Does a branch misprediction flush the entire pipeline, even for very short if-statement body?
Asked Answered
B

4

14

Everything I've read seems to indicate that a branch misprediction always results in the entire pipeline being flushed, which means a lot of wasted cycles. I never hear anyone mention any exceptions for short if-conditions.

This seems like it would be really wasteful in some cases. For example, suppose you have a lone if-statement with a very simple body that is compiled down to 1 CPU instruction. The if-clause would be compiled into a conditional jump forward by one instruction. If the CPU predicts the branch to not be taken, then it will begin executing the if-body instruction, and can immediately begin executing the following instructions. Now, once evaluation of the if-condition has reached the end of the pipeline, which could be, say, 12 cycles later, the CPU now knows whether it's prediction was right or wrong. If it mispredicted, and the branch was actually taken, then the CPU really only has to discard 1 instruction from the pipeline (the one in the if-body). However, if it flushes the entire pipeline, then all the work that was done on the following instructions was wasted as well, and will have to be repeated for no reason. That's a lot of wasted cycles on a deeply pipelined architecture.

So do modern CPUs have any mechanism to discard only the few instructions that are inside of a short if-body? Or does it really flush the entire pipeline? If it's the latter, then I suppose using a conditional move instruction would get better performance. As an aside, does anyone know if modern compilers are good at converting short if-statements into cmov instructions?

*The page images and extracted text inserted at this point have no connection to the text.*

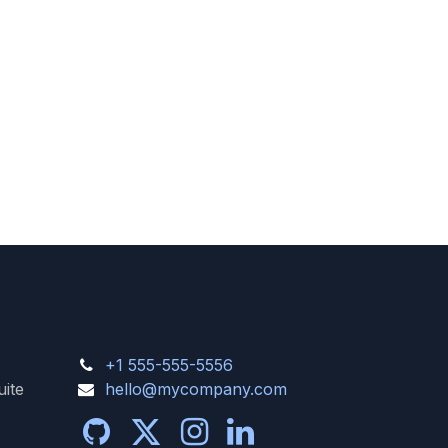
+1 555-555-5556
uite
hello@mycompany.com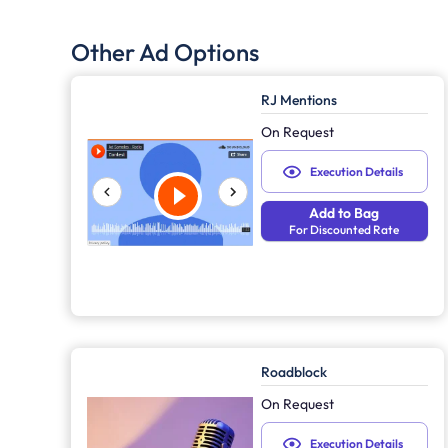
Other Ad Options
RJ Mentions
On Request
Execution Details
Add to Bag
For Discounted Rate
Roadblock
On Request
Execution Details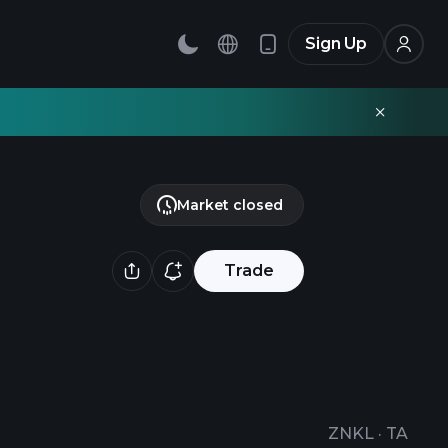
Sign Up
Market closed
Trade
ZNKL
·
TA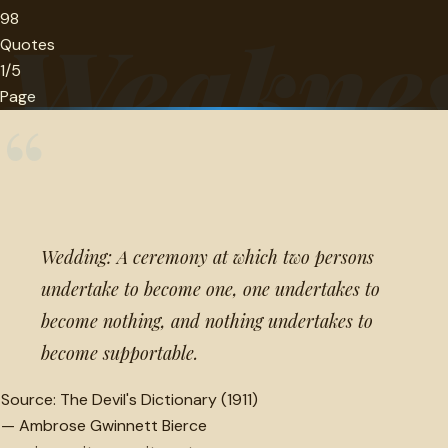
98
Weakne
Quotes
1/5
Page
“
Wedding: A ceremony at which two persons
undertake to become one, one undertakes to
become nothing, and nothing undertakes to
become supportable.
Source:
The Devil's Dictionary (1911)
—
Ambrose Gwinnett Bierce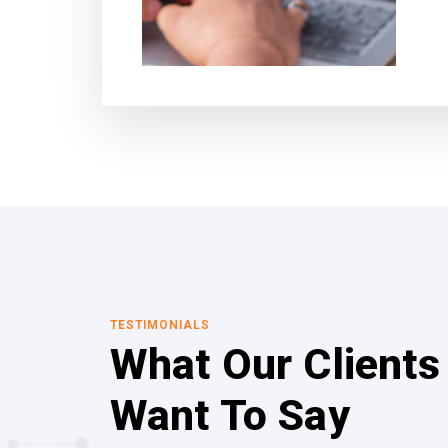
TESTIMONIALS
What Our Clients
Want To Say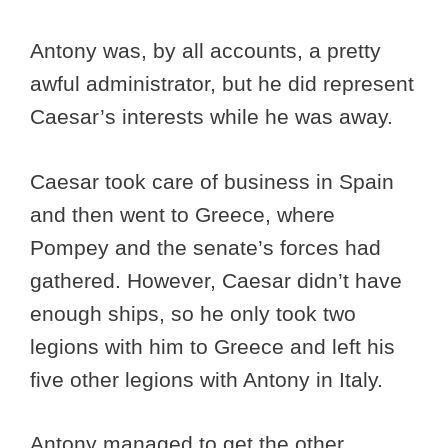
Antony was, by all accounts, a pretty
awful administrator, but he did represent
Caesar’s interests while he was away.
Caesar took care of business in Spain
and then went to Greece, where
Pompey and the senate’s forces had
gathered. However, Caesar didn’t have
enough ships, so he only took two
legions with him to Greece and left his
five other legions with Antony in Italy.
Antony managed to get the other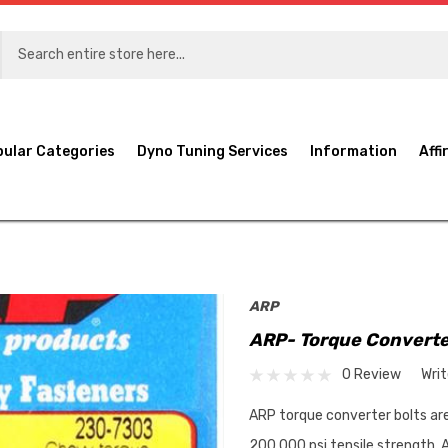
pular Categories
Dyno Tuning Services
Information
Affi
ARP
ARP- Torque Converte
0 Review
Wri
ARP torque converter bolts a
200,000 psi tensile strength. A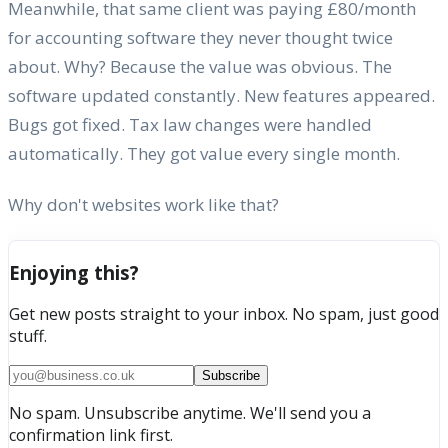
Meanwhile, that same client was paying £80/month
for accounting software they never thought twice
about. Why? Because the value was obvious. The
software updated constantly. New features appeared.
Bugs got fixed. Tax law changes were handled
automatically. They got value every single month.
Why don't websites work like that?
Enjoying this?
Get new posts straight to your inbox. No spam, just good
stuff.
Subscribe
No spam. Unsubscribe anytime. We'll send you a
confirmation link first.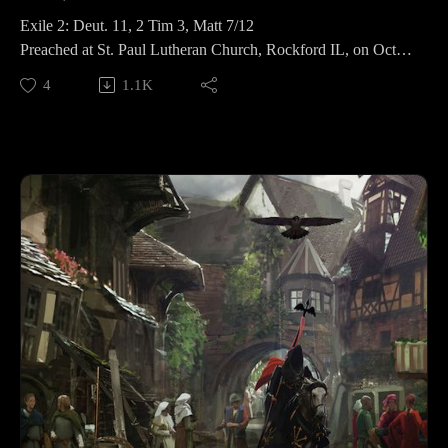
Exile 2: Deut. 11, 2 Tim 3, Matt 7/12
Preached at St. Paul Lutheran Church, Rockford IL, on Oct
12, 2019.
4
1.1K
Find more info here: https://revfisk.com/category/exile-and-
return-a-year-in-the-ot/
—
Get Mad: https://www.subscribepage.com/l0w0j0
Buy Echo: https://amzn.to/2JRFeSH
Support me: www.patreon.com/revfisk
Find everything else at www.revfisk.com
MadPx Font: https://www.dafont.com/tfu-tfu.font?
fpp=100&text=The+Mad+Christian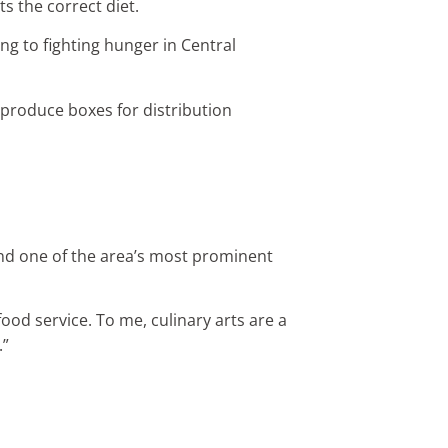
s the correct diet.
ing to fighting hunger in Central
 produce boxes for distribution
 and one of the area’s most prominent
food service. To me, culinary arts are a
.”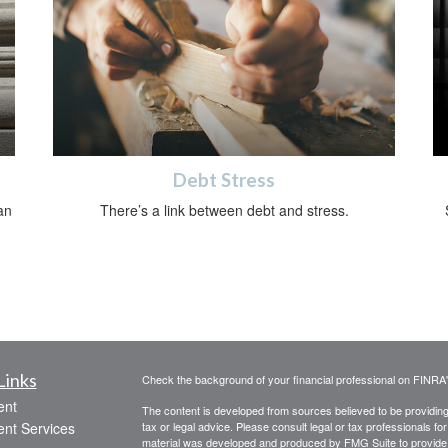
Debt Stress
an
There’s a link between debt and stress.
Links
Check the background of your financial professional on FINRA
ent
The content is developed from sources believed to be providing a
ent Services
tax or legal advice. Please consult legal or tax professionals for
material was developed and produced by FMG Suite to provide inf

Bierce answered 8/4, 2015 at 18:22 Comment(1)
One technique for accomplishing this is called dynamic predication (usually only for hammock branches). For a one-instruction forward branch, this is actually implemented in POWER7. ("Wish branches" were proposed to provide a hint to hardware for branches that might use dynamic predication). The tradeoffs are complex (especially for out-of-order processors). The special handling is not free, so if the branch prediction accuracy is high using prediction rather than predication makes sense. (Might write up an answer later.)Sigmoid
S
13

Most general purpose processors do flush the pipeline on a branch misprediction. The negative performance impact of conditional branches has motivated proposals for eager execution (where both paths are executed and the correct path selected later) and dynamic predication (where instructions in the branch shadow are predicated) in addition to extensive research on branch prediction (as well as other techniques). (Mark Smotherman's page on eager execution provides some details and references. I would add Hyesoon Kim et al.'s "Wish Branches: Combining Conditional Branching and Predication for Adaptive Predicated Execution", 2005, as a significant paper.)

IBM's POWER7 seems to be the first mainstream processor to implement anything more sophisticated than prefetching an alternate path (i.e., eager fetch), and it only handles the single instruction case. (POWER7 uses a branch prediction confidence estimate to choose whether to predicate or use prediction.)

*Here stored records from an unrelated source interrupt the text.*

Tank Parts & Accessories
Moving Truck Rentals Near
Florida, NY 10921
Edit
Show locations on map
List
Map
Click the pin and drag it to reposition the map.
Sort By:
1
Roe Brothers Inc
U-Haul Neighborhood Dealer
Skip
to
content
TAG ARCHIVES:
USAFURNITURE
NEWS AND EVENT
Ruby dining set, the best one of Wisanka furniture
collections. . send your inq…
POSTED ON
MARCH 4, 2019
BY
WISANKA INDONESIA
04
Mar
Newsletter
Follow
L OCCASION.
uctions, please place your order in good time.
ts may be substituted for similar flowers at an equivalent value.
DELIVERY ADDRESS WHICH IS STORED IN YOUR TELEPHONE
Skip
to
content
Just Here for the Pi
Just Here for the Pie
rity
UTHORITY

Eager execution has the obvious problem of exploding resource use. Even with selective eagerness based on branch prediction confidence, speculation depth, and resource availability (information available to the front-end), it can easily be more effective to speculate deeper down a single path. Discovering the joining points of multiple paths and avoiding excessive redundant computation can also add complexity. (Ideally, control independent operations would only be executed once and joining and data flow would be optimized, but such optimization adds complexity.)

For a deeply pipelined in-order processor, it may seem attractive to predict short forward branches as not taken and only flush backward in the pipeline to the instruction targeted by the taken branch when the branch is actually taken. If only one such branch is allowed in the pipeline at a time (other branches uses prediction), adding a single bit to each instruction could control whether it is converted to a nop or executed. (If only the case of a single instruction being branched over is handled, allowing multiple branches in the pipeline might not be especially complex.)

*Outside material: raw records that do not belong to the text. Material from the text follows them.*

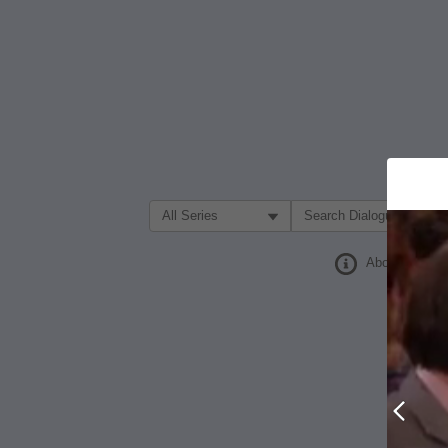
Filter Search by:
About
Prev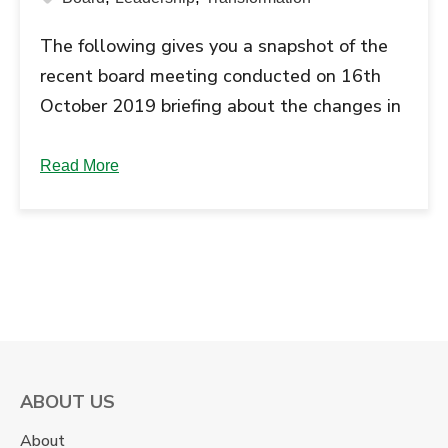
The following gives you a snapshot of the
recent board meeting conducted on 16th
October 2019 briefing about the changes in
the leadership team. The Board of Directors
of School of Inspired Leadership, a unit of
Read More
Grow Talent Company Limited, in their
meeting in Gurgaon on 16th October
decided to appoint Mr. Anil Sachdev as …
Continue reading "The New Leadership
Team at SOIL Institute of...
ABOUT US
About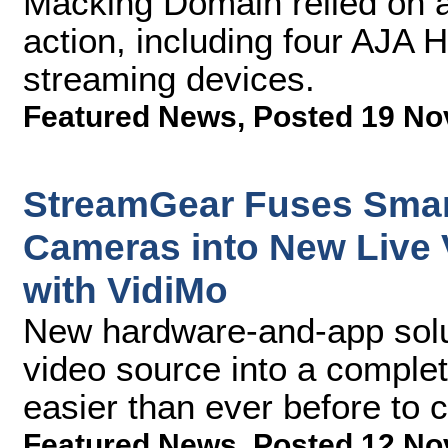
Macking Domain relied on a 
action, including four AJA
streaming devices.
Featured News
,
Posted 19 No
StreamGear Fuses Smar
Cameras into New Live 
with VidiMo
New hardware-and-app solut
video source into a complet
easier than ever before to c
Featured News
,
Posted 12 No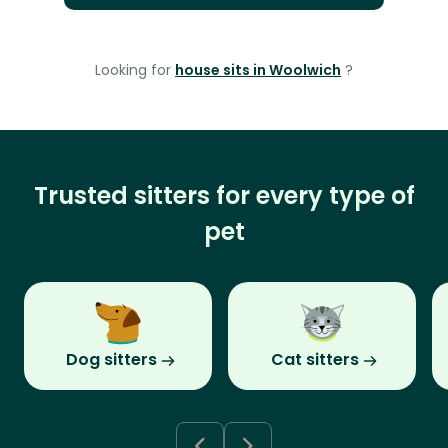
Looking for
house sits in Woolwich
?
Trusted sitters for every type of
pet
Dog sitters
Cat sitters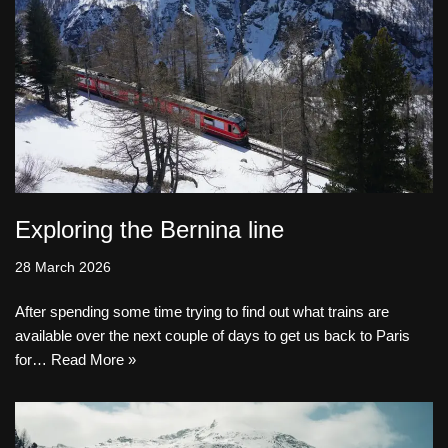
Exploring the Bernina line
28 March 2026
After spending some time trying to find out what trains are
available over the next couple of days to get us back to Paris
for…
Read More »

This would be similar to annul-if-taken branch delay slots. MIPS has "Branch Likely" instructions that annulled if not taken, and these are marked as obsolete in Revision 2.62. While some of the justification for such is presumably to separate implementation from interface and the desire to recover instruction encoding space, this decision also hints that the concept has some issues.

If this was done for all short forward branches, it would throw away instructions when the branch was correctly predicted as taken. (Note that this penalty could be less if taken branches always experience a delay in fetch redirection, which would be more likely with a multi-cycle instruction cache access in a deeply pipelined processor. In that case, fetching as if there was no branch could have the same performance as a correctly predicted taken branch. However, one could argue that the processor special case such short taken branches to minimize such fetch bubbles.)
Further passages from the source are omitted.